Crews from Prus Construction began by removing the old parking lot from under the John A. Roebling Suspension Bridge and cutting off or carrying away garbage cans, stanchions, and other extraneous amenities and features left over from the long-closed Covington Landing floating restaurant complex. (See HERE, HERE, and HERE.)
 
Progress was hampered by winter weather and the rise and fall of the Ohio River, including spring flooding that shut down the work for long periods of time – but officials from Prus Construction said those challenges were expected.
 
“Riverfront Commons was a very challenging project but a very rewarding project at the same time,” said Prus Project Manager Jared McFaddin. “Anytime you are working along 1,500 linear feet of the Ohio River shoreline you are in for some ups and downs, literally and figuratively.

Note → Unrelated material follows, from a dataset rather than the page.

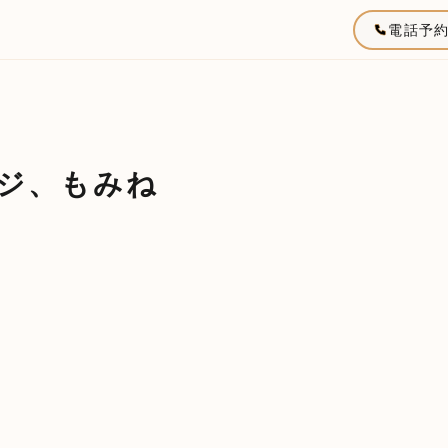
電話予
ジ、もみね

The river does not always stay within its banks, which creates construction difficulties and sometime a lot of cleanups. We’re very proud of our work and the project.”
 
The project is all but complete, sans a few minor loose ends, McFaddin said.
 
Recently, Prus sealed the concrete at the Madison and Scott overlooks and at the turnabout at the foot of Greenup Street. McFadden noted a particular feature of the stained triangles at the Madison overlook and the turnabout that represent compasses:

“The compasses aren’t exactly aligned with the roadway or the surrounding structures,” he said. “This is not a mistake. They were designed and installed to the precise cardinal direction of north, south, east, and west that show up on a compass for wayfinding.”
 
Future use
Covington Parks & Recreation Manager Ben Oldiges said his staff couldn’t wait to see what events they could bring to the space.

Already, The Carnegie multidisciplinary arts venue has held outdoor performances of the dance and music production “I Got Rhythm” and “George Remus: A New Musical.” And ColdIron Enterprises recently announced the three-day FedEx Rockin Taco Festival to be held June 25-27, featuring an array of vendors with creative renditions of tacos and Latin music and dance.
 
“The more and more events we schedule, the more excited people will be that we have this rejuvenated space to work with,” Oldiges said. “And on top of that, outside of Devou Park, it’ll also have the best view of the Cincinnati skyline.”